╭─ RECORDS SHOWN
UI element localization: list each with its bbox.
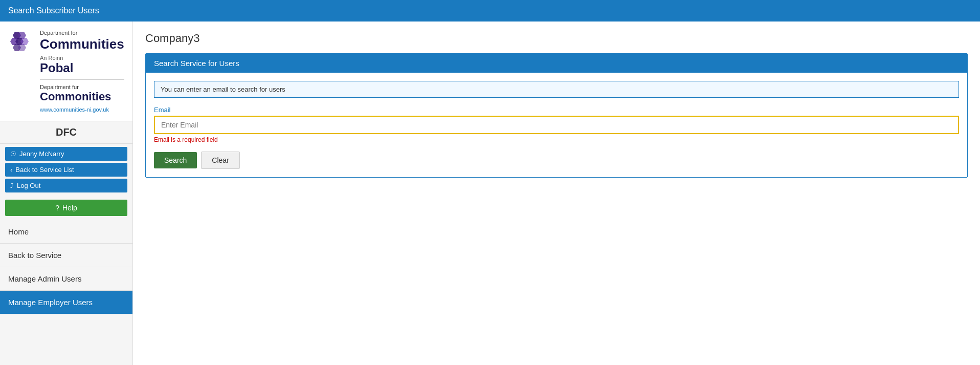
logo-commonities-label: Commonities [40, 90, 124, 103]
main-content: Company3 Search Service for Users You ca… [133, 22, 980, 365]
search-card-body: You can enter an email to search for use… [146, 73, 967, 177]
header-title: Search Subscriber Users [8, 6, 99, 15]
sidebar-nav: Home Back to Service Manage Admin Users … [0, 220, 132, 314]
logo-roinn-label: An Roinn [40, 55, 124, 61]
sidebar-item-manage-employer-users[interactable]: Manage Employer Users [0, 291, 132, 314]
search-hint: You can enter an email to search for use… [154, 81, 959, 98]
logo-communities-label: Communities [40, 37, 124, 52]
sidebar-item-admin-label: Manage Admin Users [8, 274, 81, 283]
user-icon: ☉ [10, 150, 16, 158]
help-icon: ? [55, 204, 59, 212]
email-input[interactable] [154, 116, 959, 134]
logo-hexagon-icon [8, 30, 35, 56]
user-name-label: Jenny McNarry [19, 150, 64, 158]
search-card-header: Search Service for Users [146, 54, 967, 73]
sidebar-item-home[interactable]: Home [0, 220, 132, 244]
user-controls: ☉ Jenny McNarry ‹ Back to Service List ⤴… [0, 144, 132, 196]
email-error: Email is a required field [154, 136, 959, 143]
log-out-button[interactable]: ⤴ Log Out [5, 179, 127, 192]
dfc-label: DFC [0, 121, 132, 144]
logout-icon: ⤴ [10, 182, 14, 189]
clear-button[interactable]: Clear [201, 152, 239, 169]
sidebar: Department for Communities An Roinn Poba… [0, 22, 133, 365]
back-to-service-list-button[interactable]: ‹ Back to Service List [5, 163, 127, 177]
sidebar-item-back-to-service[interactable]: Back to Service [0, 244, 132, 267]
top-header-bar: Search Subscriber Users [0, 0, 980, 22]
back-icon: ‹ [10, 166, 12, 174]
sidebar-item-manage-admin-users[interactable]: Manage Admin Users [0, 267, 132, 291]
search-card: Search Service for Users You can enter a… [145, 53, 968, 178]
logo-area: Department for Communities An Roinn Poba… [0, 22, 132, 121]
email-label: Email [154, 106, 959, 114]
logo-dept-label: Department for [40, 30, 124, 36]
logo-dept2-label: Depairtment fur [40, 84, 124, 90]
help-label: Help [62, 204, 77, 212]
back-to-service-list-label: Back to Service List [15, 166, 74, 174]
sidebar-item-employer-label: Manage Employer Users [8, 298, 93, 307]
sidebar-item-home-label: Home [8, 227, 29, 236]
logo-pobal-label: Pobal [40, 61, 124, 75]
log-out-label: Log Out [17, 182, 40, 189]
user-name-button[interactable]: ☉ Jenny McNarry [5, 147, 127, 161]
help-button[interactable]: ? Help [5, 200, 127, 216]
email-form-group: Email Email is a required field [154, 106, 959, 143]
page-title: Company3 [145, 32, 968, 45]
logo-url-label: www.communities-ni.gov.uk [40, 106, 124, 113]
button-row: Search Clear [154, 152, 959, 169]
sidebar-item-back-label: Back to Service [8, 251, 61, 260]
search-button[interactable]: Search [154, 152, 197, 168]
logo-text: Department for Communities An Roinn Poba… [40, 30, 124, 113]
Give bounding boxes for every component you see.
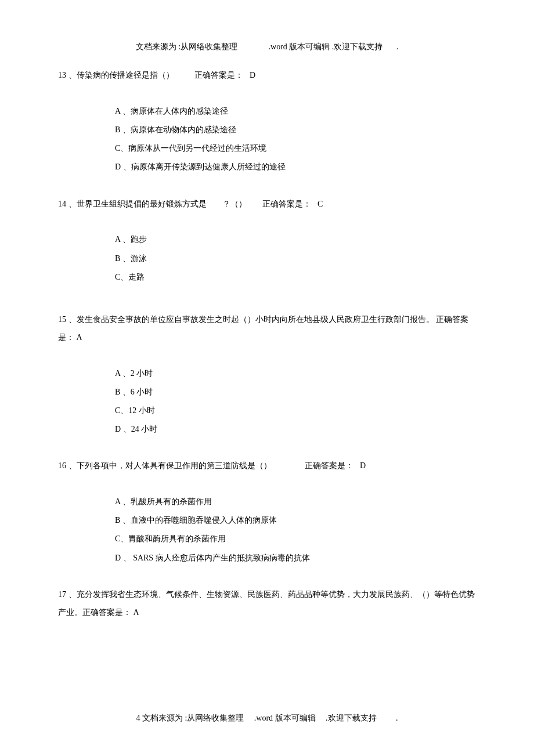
options-list: A 、病原体在人体内的感染途径 B 、病原体在动物体内的感染途径 C、病原体从一… bbox=[58, 102, 476, 177]
answer-value: D bbox=[250, 71, 255, 79]
question-number: 14 bbox=[58, 200, 66, 208]
question-text: 13 、传染病的传播途径是指（） 正确答案是： D bbox=[58, 67, 476, 85]
question-text: 17 、充分发挥我省生态环境、气候条件、生物资源、民族医药、药品品种等优势，大力… bbox=[58, 586, 476, 622]
answer-label: 正确答案是： bbox=[194, 71, 243, 79]
answer-label: 正确答案是： bbox=[305, 461, 353, 470]
question-number: 17 bbox=[58, 590, 66, 599]
option-c: C、走路 bbox=[115, 268, 476, 287]
option-d: D 、24 小时 bbox=[115, 420, 476, 439]
option-b: B 、血液中的吞噬细胞吞噬侵入人体的病原体 bbox=[115, 511, 476, 530]
question-16: 16 、下列各项中，对人体具有保卫作用的第三道防线是（） 正确答案是： D A … bbox=[58, 457, 476, 567]
question-text: 15 、发生食品安全事故的单位应自事故发生之时起（）小时内向所在地县级人民政府卫… bbox=[58, 311, 476, 347]
question-17: 17 、充分发挥我省生态环境、气候条件、生物资源、民族医药、药品品种等优势，大力… bbox=[58, 586, 476, 622]
question-13: 13 、传染病的传播途径是指（） 正确答案是： D A 、病原体在人体内的感染途… bbox=[58, 67, 476, 177]
footer-dot: . bbox=[396, 714, 398, 722]
answer-value: A bbox=[77, 333, 82, 342]
question-number: 16 bbox=[58, 461, 66, 470]
document-content: 13 、传染病的传播途径是指（） 正确答案是： D A 、病原体在人体内的感染途… bbox=[58, 67, 476, 621]
question-body: 、充分发挥我省生态环境、气候条件、生物资源、民族医药、药品品种等优势，大力发展民… bbox=[58, 590, 475, 617]
option-a: A 、乳酸所具有的杀菌作用 bbox=[115, 493, 476, 511]
header-dot: . bbox=[396, 42, 399, 51]
option-b: B 、病原体在动物体内的感染途径 bbox=[115, 121, 476, 139]
answer-value: C bbox=[317, 200, 323, 208]
header-source: 文档来源为 :从网络收集整理 bbox=[136, 42, 237, 52]
answer-value: A bbox=[134, 608, 139, 617]
question-text: 14 、世界卫生组织提倡的最好锻炼方式是 ？（） 正确答案是： C bbox=[58, 196, 476, 214]
options-list: A 、2 小时 B 、6 小时 C、12 小时 D 、24 小时 bbox=[58, 364, 476, 439]
option-a: A 、病原体在人体内的感染途径 bbox=[115, 102, 476, 121]
option-a: A 、2 小时 bbox=[115, 364, 476, 383]
options-list: A 、乳酸所具有的杀菌作用 B 、血液中的吞噬细胞吞噬侵入人体的病原体 C、胃酸… bbox=[58, 493, 476, 567]
question-number: 13 bbox=[58, 71, 66, 79]
option-b: B 、6 小时 bbox=[115, 383, 476, 401]
footer-source: 文档来源为 :从网络收集整理 bbox=[142, 714, 244, 722]
footer-download: .欢迎下载支持 bbox=[326, 714, 377, 722]
question-body: 、传染病的传播途径是指（） bbox=[68, 71, 174, 79]
answer-value: D bbox=[360, 461, 366, 470]
question-body: 、世界卫生组织提倡的最好锻炼方式是 bbox=[68, 200, 207, 208]
question-number: 15 bbox=[58, 315, 66, 324]
question-text: 16 、下列各项中，对人体具有保卫作用的第三道防线是（） 正确答案是： D bbox=[58, 457, 476, 475]
option-c: C、病原体从一代到另一代经过的生活环境 bbox=[115, 139, 476, 158]
document-footer: 4 文档来源为 :从网络收集整理 .word 版本可编辑 .欢迎下载支持 . bbox=[0, 713, 534, 724]
question-14: 14 、世界卫生组织提倡的最好锻炼方式是 ？（） 正确答案是： C A 、跑步 … bbox=[58, 196, 476, 287]
question-body: 、下列各项中，对人体具有保卫作用的第三道防线是（） bbox=[68, 461, 272, 470]
question-body: 、发生食品安全事故的单位应自事故发生之时起（）小时内向所在地县级人民政府卫生行政… bbox=[68, 315, 434, 324]
option-c: C、胃酸和酶所具有的杀菌作用 bbox=[115, 530, 476, 548]
page-number: 4 bbox=[136, 714, 140, 722]
options-list: A 、跑步 B 、游泳 C、走路 bbox=[58, 230, 476, 287]
footer-word-note: .word 版本可编辑 bbox=[254, 714, 316, 722]
question-body-2: ？（） bbox=[222, 200, 247, 208]
option-d: D 、病原体离开传染源到达健康人所经过的途径 bbox=[115, 158, 476, 176]
option-d: D 、 SARS 病人痊愈后体内产生的抵抗致病病毒的抗体 bbox=[115, 549, 476, 567]
answer-label: 正确答案是： bbox=[262, 200, 311, 208]
option-a: A 、跑步 bbox=[115, 230, 476, 249]
document-header: 文档来源为 :从网络收集整理 .word 版本可编辑 .欢迎下载支持 . bbox=[0, 42, 534, 52]
option-b: B 、游泳 bbox=[115, 249, 476, 268]
header-word-note: .word 版本可编辑 .欢迎下载支持 bbox=[269, 42, 383, 52]
question-15: 15 、发生食品安全事故的单位应自事故发生之时起（）小时内向所在地县级人民政府卫… bbox=[58, 311, 476, 439]
option-c: C、12 小时 bbox=[115, 401, 476, 420]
╰─
AIM OF THE EXERCISE
Based on the entries above, give the number of lines with the string "充分发挥我省生态环境" and no further text.

ANSWER TO THIS PROBLEM
3